Records Block Start

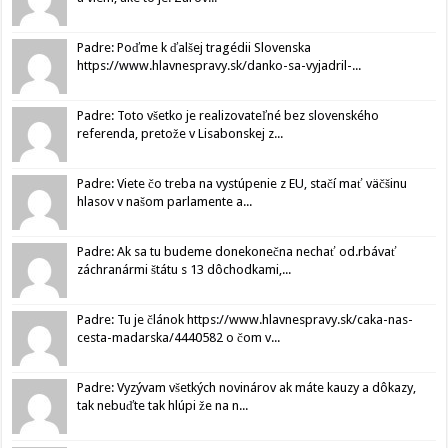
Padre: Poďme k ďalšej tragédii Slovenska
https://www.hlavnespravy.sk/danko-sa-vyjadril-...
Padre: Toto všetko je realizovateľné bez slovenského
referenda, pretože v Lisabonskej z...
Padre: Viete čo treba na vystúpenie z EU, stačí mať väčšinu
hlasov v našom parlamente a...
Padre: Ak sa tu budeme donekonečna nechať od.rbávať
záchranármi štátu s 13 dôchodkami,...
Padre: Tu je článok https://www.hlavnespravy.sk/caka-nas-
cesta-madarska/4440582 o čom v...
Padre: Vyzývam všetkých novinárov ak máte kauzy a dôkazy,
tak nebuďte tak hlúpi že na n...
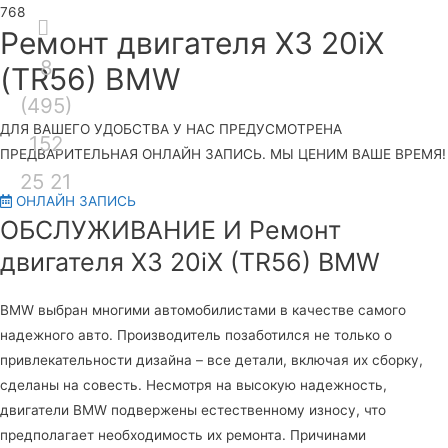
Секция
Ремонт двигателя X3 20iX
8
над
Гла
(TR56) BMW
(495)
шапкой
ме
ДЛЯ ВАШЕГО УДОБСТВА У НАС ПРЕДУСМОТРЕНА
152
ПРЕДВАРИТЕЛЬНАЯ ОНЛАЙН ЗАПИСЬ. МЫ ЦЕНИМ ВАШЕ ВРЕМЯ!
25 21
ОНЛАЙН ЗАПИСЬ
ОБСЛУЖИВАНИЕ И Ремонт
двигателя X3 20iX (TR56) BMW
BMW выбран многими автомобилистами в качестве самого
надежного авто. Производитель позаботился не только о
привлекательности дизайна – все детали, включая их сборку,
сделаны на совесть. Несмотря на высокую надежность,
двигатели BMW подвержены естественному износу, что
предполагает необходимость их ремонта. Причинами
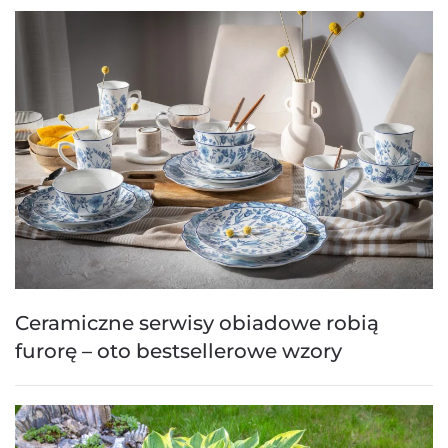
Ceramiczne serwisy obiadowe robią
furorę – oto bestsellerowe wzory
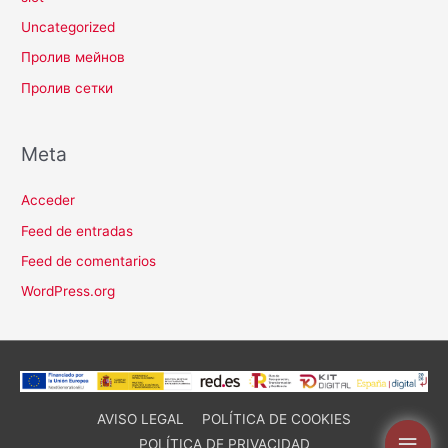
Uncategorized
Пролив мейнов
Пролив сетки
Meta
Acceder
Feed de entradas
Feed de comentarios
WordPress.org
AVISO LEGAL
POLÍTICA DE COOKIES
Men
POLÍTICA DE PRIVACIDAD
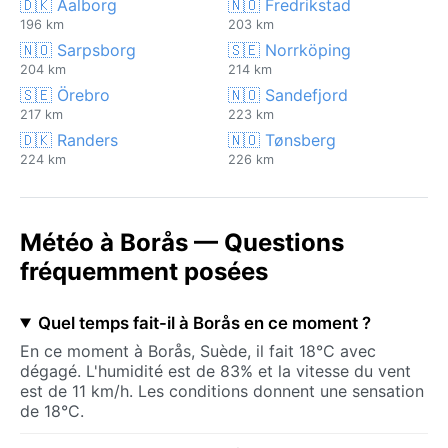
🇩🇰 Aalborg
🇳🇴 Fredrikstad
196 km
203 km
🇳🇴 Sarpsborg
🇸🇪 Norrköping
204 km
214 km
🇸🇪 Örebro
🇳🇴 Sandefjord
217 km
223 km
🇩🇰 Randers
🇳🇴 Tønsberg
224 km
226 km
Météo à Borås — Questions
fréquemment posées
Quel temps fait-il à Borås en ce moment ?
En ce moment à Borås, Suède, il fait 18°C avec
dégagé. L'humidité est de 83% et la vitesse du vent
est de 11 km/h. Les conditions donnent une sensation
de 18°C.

Records Block End
Records Block Start

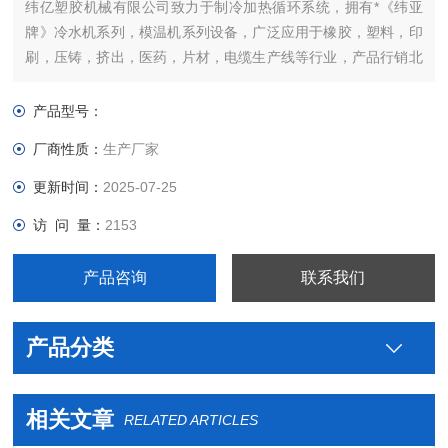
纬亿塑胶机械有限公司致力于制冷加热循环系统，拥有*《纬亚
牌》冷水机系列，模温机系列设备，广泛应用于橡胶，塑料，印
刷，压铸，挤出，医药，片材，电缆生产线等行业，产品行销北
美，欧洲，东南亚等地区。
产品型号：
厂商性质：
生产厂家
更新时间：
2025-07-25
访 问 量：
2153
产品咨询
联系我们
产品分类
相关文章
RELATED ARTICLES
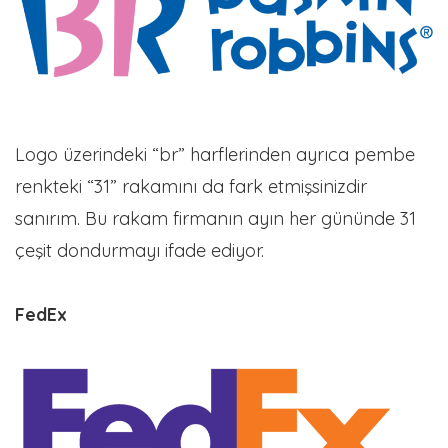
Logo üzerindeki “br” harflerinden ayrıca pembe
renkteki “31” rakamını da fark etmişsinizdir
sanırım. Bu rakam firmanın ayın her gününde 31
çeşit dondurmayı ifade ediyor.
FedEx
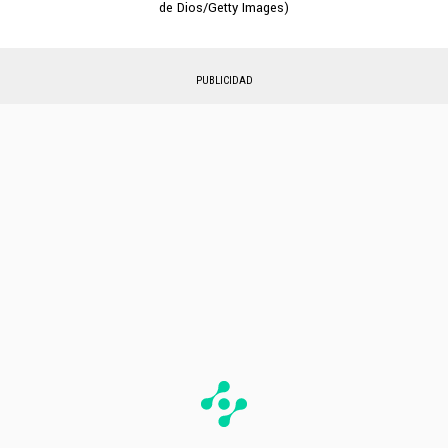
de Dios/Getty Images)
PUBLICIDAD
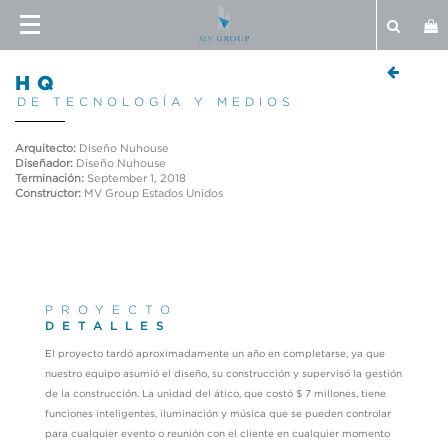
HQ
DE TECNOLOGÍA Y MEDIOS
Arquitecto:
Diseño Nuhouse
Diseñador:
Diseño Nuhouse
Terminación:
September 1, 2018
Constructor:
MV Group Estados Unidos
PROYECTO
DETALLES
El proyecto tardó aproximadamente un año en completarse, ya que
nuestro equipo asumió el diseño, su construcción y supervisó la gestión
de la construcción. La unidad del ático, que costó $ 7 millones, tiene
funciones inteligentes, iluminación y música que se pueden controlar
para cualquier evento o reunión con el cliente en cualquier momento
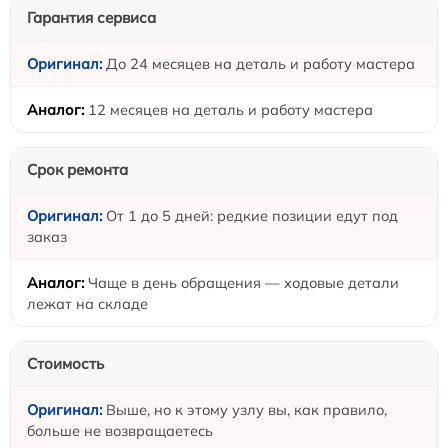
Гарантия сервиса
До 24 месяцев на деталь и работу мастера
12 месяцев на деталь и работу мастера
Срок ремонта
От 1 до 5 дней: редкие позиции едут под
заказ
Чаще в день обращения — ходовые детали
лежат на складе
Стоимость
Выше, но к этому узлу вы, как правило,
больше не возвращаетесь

Records Block End

What is needed> Take from the listing above each line in which the string "ЗАПИСЬ" is found.

Answer space>
ПРЕДВАРИТЕЛЬНАЯ ОНЛАЙН ЗАПИСЬ. МЫ ЦЕНИМ ВАШЕ ВРЕМЯ!
ОНЛАЙН ЗАПИСЬ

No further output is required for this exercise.